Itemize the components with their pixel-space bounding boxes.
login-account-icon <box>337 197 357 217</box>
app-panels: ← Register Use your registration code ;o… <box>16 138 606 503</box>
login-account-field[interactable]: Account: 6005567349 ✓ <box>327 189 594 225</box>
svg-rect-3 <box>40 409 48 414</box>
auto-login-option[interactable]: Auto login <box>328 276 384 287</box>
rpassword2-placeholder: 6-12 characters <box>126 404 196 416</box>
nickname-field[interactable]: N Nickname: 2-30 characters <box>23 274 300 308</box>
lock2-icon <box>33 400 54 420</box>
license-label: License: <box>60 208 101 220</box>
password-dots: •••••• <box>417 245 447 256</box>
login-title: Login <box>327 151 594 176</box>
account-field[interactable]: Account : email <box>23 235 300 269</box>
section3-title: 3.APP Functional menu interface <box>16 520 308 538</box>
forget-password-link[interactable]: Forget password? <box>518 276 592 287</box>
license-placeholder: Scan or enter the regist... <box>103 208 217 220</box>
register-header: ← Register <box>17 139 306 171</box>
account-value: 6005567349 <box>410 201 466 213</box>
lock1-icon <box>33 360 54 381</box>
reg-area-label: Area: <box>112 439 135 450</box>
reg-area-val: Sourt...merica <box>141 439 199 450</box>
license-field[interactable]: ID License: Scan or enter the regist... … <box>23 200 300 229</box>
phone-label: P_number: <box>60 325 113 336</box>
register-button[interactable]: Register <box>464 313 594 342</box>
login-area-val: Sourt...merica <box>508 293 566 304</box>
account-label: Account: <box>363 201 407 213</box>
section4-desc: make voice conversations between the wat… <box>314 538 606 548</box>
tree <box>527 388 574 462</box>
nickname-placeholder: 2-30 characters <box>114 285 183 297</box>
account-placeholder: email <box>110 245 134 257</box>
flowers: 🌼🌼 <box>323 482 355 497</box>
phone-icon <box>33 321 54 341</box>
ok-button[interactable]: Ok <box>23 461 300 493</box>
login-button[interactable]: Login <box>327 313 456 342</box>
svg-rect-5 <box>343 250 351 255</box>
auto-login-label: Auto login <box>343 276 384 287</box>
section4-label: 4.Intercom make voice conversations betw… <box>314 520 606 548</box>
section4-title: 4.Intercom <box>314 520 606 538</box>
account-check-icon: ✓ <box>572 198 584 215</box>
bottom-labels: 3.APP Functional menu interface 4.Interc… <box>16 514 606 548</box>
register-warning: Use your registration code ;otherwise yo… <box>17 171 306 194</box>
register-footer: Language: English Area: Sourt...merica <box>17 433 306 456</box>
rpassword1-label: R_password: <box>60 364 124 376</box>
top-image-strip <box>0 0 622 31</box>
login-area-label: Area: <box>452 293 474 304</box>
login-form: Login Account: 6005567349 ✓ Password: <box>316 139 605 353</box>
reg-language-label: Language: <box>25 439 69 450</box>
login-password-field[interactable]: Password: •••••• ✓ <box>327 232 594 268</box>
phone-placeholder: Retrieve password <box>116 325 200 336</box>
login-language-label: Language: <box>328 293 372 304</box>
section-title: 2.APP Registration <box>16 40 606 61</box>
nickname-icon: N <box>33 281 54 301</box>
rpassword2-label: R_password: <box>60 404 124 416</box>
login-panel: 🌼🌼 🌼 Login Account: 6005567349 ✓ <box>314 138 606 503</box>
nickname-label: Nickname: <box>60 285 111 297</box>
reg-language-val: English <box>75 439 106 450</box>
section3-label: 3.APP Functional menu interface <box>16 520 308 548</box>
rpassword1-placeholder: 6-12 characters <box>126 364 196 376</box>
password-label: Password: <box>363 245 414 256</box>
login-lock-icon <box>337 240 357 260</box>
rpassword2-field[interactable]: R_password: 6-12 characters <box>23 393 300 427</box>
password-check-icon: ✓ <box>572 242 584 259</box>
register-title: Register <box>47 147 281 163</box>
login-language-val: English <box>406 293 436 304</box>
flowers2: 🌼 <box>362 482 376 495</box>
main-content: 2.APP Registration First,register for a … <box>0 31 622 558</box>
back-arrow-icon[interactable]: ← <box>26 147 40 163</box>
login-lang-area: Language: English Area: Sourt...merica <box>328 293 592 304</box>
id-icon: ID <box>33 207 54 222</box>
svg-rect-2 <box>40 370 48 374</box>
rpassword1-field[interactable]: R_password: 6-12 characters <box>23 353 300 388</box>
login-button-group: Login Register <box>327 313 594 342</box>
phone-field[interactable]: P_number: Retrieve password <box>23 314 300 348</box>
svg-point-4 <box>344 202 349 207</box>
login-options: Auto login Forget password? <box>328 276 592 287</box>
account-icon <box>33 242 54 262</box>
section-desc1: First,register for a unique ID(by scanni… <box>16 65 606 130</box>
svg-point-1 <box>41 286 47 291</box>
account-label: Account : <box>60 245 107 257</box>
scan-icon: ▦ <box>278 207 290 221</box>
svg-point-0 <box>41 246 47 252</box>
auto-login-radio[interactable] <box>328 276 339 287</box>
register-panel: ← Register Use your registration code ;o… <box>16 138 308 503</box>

=-=-=

Work out how many lines of the data hold the string "Functional". Reply with that number alone.

## FINAL ANSWER
3